In the records that follow, find the line with "個暑假就已達到100萬人，「青青草原」的門票在曾經有過一"; from there, retype every line exactly through the line with "下青春足印，紅極一時。後來，也許因為其他新興旅遊景點", which also belongs to the answer.

**The data**:

+-------+

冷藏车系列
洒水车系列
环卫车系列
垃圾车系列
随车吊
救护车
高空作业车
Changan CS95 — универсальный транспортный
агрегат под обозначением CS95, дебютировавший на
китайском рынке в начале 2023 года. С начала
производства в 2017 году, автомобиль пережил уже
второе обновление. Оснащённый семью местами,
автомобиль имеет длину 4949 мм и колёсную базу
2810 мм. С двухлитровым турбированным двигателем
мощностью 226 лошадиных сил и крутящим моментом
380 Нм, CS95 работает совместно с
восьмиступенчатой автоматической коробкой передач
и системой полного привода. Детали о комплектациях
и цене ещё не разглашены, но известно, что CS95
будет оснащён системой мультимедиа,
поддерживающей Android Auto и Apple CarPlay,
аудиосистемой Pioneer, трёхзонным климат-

+-------+

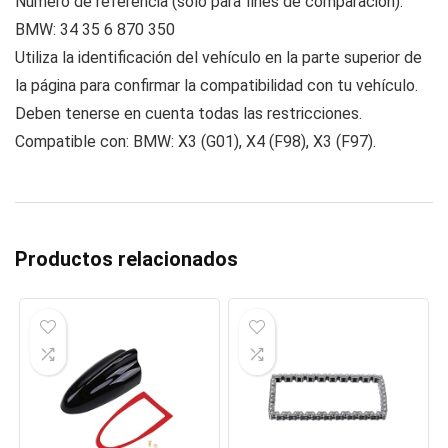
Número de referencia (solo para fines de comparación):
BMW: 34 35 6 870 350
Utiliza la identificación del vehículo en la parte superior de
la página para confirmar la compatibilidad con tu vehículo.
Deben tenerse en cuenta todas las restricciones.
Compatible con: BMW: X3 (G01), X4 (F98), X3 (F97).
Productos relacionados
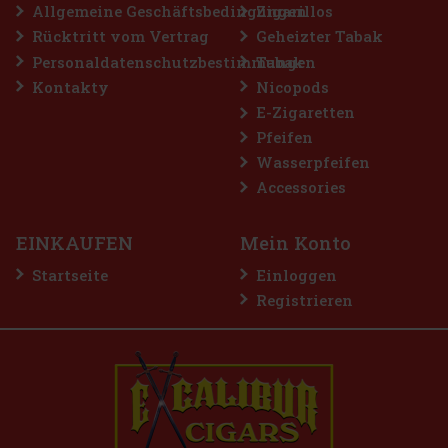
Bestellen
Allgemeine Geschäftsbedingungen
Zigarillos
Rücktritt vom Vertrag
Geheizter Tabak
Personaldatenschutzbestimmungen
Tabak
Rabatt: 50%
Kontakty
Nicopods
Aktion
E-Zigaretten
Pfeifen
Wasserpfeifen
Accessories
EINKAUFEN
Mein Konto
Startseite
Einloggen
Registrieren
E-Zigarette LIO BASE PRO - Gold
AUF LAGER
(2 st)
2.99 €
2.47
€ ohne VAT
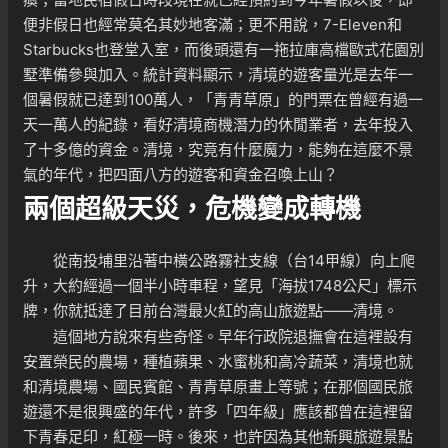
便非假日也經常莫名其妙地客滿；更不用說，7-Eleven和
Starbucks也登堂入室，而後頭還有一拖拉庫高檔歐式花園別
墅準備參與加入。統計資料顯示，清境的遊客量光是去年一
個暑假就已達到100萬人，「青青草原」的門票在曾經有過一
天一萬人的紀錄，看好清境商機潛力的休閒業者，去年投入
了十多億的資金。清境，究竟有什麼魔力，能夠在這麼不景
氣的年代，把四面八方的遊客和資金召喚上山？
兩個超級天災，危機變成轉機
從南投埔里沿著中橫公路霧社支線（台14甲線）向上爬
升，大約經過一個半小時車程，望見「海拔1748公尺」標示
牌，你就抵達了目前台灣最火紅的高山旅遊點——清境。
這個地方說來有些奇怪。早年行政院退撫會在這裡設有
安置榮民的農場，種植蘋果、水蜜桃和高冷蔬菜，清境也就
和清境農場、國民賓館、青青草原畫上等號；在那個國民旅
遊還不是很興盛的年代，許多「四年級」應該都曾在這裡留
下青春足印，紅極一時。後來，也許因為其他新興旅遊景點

+-------+

**Exercise result**:
個暑假就已達到100萬人，「青青草原」的門票在曾經有過一
天一萬人的紀錄，看好清境商機潛力的休閒業者，去年投入
了十多億的資金。清境，究竟有什麼魔力，能夠在這麼不景
氣的年代，把四面八方的遊客和資金召喚上山？
兩個超級天災，危機變成轉機
從南投埔里沿著中橫公路霧社支線（台14甲線）向上爬
升，大約經過一個半小時車程，望見「海拔1748公尺」標示
牌，你就抵達了目前台灣最火紅的高山旅遊點——清境。
這個地方說來有些奇怪。早年行政院退撫會在這裡設有
安置榮民的農場，種植蘋果、水蜜桃和高冷蔬菜，清境也就
和清境農場、國民賓館、青青草原畫上等號；在那個國民旅
遊還不是很興盛的年代，許多「四年級」應該都曾在這裡留
下青春足印，紅極一時。後來，也許因為其他新興旅遊景點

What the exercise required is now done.